Finding Median and Center Strings for a Probability Distribution on a Set of Strings Under Levenshtein Distance Based on Integer Linear Programming
For a data set composed of numbers or numerical vectors, a mean is the most fundamental measure for capturing the center of the data. However, for a data set of strings, a mean of the data cannot be defined, and therefore, median and center strings are frequently used as a measure of the center of the data. In contrast to calculating a mean of numerical data, constructing median and center strings of string data is not easy, and no algorithm is found that is guaranteed to construct exact solutions of center strings. In this study, we first generalize the definitions of median and center strings of string data into those of a probability distribution on a set of all strings composed of letters in a given alphabet.
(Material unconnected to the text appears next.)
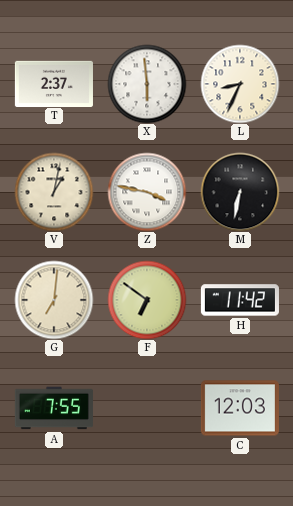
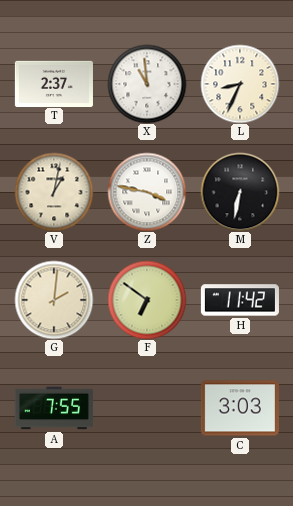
X: 5:59 -> 10:59
G: 7:01 -> 2:01
C: 12:03 -> 3:03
This generalization corresponds to that of a mean of numerical data into an expected value of a probability distribution on a set of numbers or numerical vectors. Next, we develop methods for constructing exact solutions of median and center strings for a probability distribution on a set of strings, applying integer linear programming. These methods are improved into faster ones by using the triangle inequality on the Levenshtein distance in the case where a set of strings is a metric space with the Levenshtein distance. Furthermore, we also develop methods for constructing approximate solutions of median and center strings very rapidly if the probability of a subset composed of similar strings is close to one. Lastly, we perform simulation experiments to examine the usefulness of our proposed methods in practical applications.
This work was partially supported by Grants-in-Aid #24500361 and #26610037 from MEXT, Japan.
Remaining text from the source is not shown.